On October 22, 2021, the Federal Trade Commission (“FTC”) published an enforcement policy statement on negative option marketing. Soon thereafter, on October 28, 2021, the FTC issued a press release explaining that its guidelines are meant to serve as a warning to businesses against employing deceptive sign-up tactics and/or illegal dark patterns that trap consumers into enrollment in subscription services.
Recurring billing methods provide convenience to both businesses and consumers by doing away with the need to revisit the purchase/payment process each month for products or services that consumers plan to use for an extended period of time. Following the lead of states, such as California, New York, and Vermont, the FTC requires that continuity plan sign-up processes must: (1) be clear and up-front, (2) obtain consumers’ informed consent, and (3) be easy to cancel. If a business’s negative option marketing fails any one of these three requirements, it will be subject to legal action, including potential civil penalties.
What are Negative Options Offers
Negative option marketing is a practice in which sellers treat consumers’ failure to take an affirmative action (such as rejecting an offer or canceling an agreement) as assent to be charged for future goods or services. These offers include automatic renewals, continuity plans, and free-to-pay conversions.
FTC’s Requirements for Negative Option Marketing
(1) Disclosures Must Include Material Terms and Be Clear and Conspicuous
Businesses must clearly and conspicuously disclose all material terms of their offers, including any express claims and deliberately implied claims.
Material terms. Material terms are any terms related to the advertised goods or services that are necessary to prevent deception. Material terms include, but are not limited to, any and all charges for the goods and services, deadlines to cancel charges, and other related cancellation procedures. Businesses need to disclose: (i) the amount or range of charges, (ii) if applicable, any increase in costs after a trial period ends; (iii) the recurring basis (monthly, yearly, etc.) of charges; and (iv) the dates charges will be submitted for payment.
Clear and Conspicuous. For disclosures to be considered clear and conspicuous, offers must be easily understandable by ordinary consumers and difficult to miss (unavoidable). The disclosures may not include distracting or irrelevant information, and if the targeted consumers include groups, such as the elderly or children, the disclosures must be understandable to those groups. In addition, if disclosures are in writing, they must appear immediately next to where consumers are prompted to sign-up for negative option features. For example, if businesses market on the Internet or other interactive software, consumers should not have to take any action (such as clicking a link) to be presented with important disclosures and disclaimers.
(2) Express Informed Consent Before Charging Users
Businesses must obtain consumers’ express informed consent before charging them for products or services. Businesses must obtain consumers’ affirmative consent (check a box) to the negative option feature separately from other portions of the transaction. Businesses may not include information that interferes with consumers’ ability to supply their express informed consent. In addition, businesses must be able to verify that they obtained consumer consent.
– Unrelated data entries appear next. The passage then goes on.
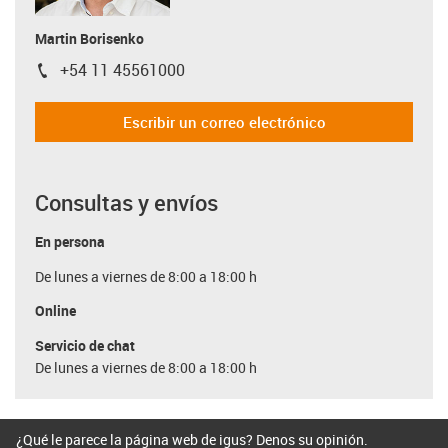
Martin Borisenko
+54 11 45561000
igus-icon-phone
Escribir un correo electrónico
Consultas y envíos
En persona
De lunes a viernes de 8:00 a 18:00 h
Online
Servicio de chat
De lunes a viernes de 8:00 a 18:00 h
¿Qué le parece la página web de igus? Denos su opinión.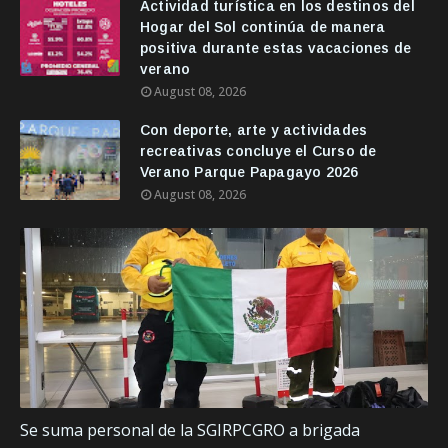
Actividad turística en los destinos del
Hogar del Sol continúa de manera
positiva durante estas vacaciones de
verano
August 08, 2026
Con deporte, arte y actividades
recreativas concluye el Curso de
Verano Parque Papagayo 2026
August 08, 2026
Se suma personal de la SGIRPCGRO a brigada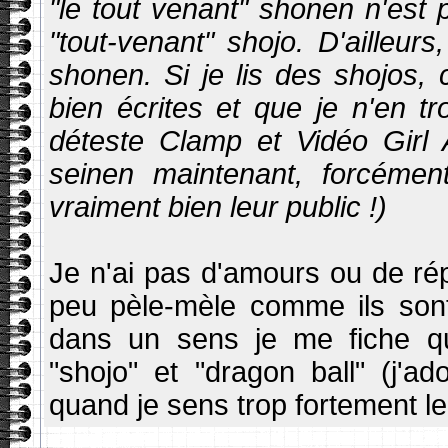
"le tout venant" shonen n'est
"tout-venant" shojo. D'ailleur
shonen. Si je lis des shojos, 
bien écrites et que je n'en t
déteste Clamp et Vidéo Girl Ai
seinen maintenant, forcémen
vraiment bien leur public !)
Je n'ai pas d'amours ou de répu
peu pèle-mèle comme ils sont s
dans un sens je me fiche qu
"shojo" et "dragon ball" (j'a
quand je sens trop fortement l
(3) Cancelation Must Be as Easy or Easier Than Signing Up
Businesses must provide cancellation mechanisms that are as easy or easier to use than their sign-up mechanisms. Cancellation mechanisms should be offered through the same mediums that consumers used to sign-up. For example, if consumers can call at any time to sign-up in less than three minutes, consumers must be able to call at any time to cancel in less than three minutes. In the cancellation process, businesses may not impose unreasonable delays, such as promoting new offers or attempts to maintain consumers’ subscriptions.
State Requirements for Negative Option Marketing
Businesses need to take note of the negative option marketing laws of the states in which they conduct business because certain states, like California and Vermont, have more detailed requirements than that of the FTC. California leads the country in its regulation of negative option marketing and has several specific requirements, including that notices must be sent to customers a set number of days before program renewal. In addition, California recently passed new regulations on negative option marketing that are set to come into effect in July 2022.
The material contained herein is provided for informational purposes only and is not legal advice, nor is it a substitute for obtaining legal advice from an attorney. Each situation is unique, and you should not act or rely on any information contained herein without seeking the advice of an experienced attorney.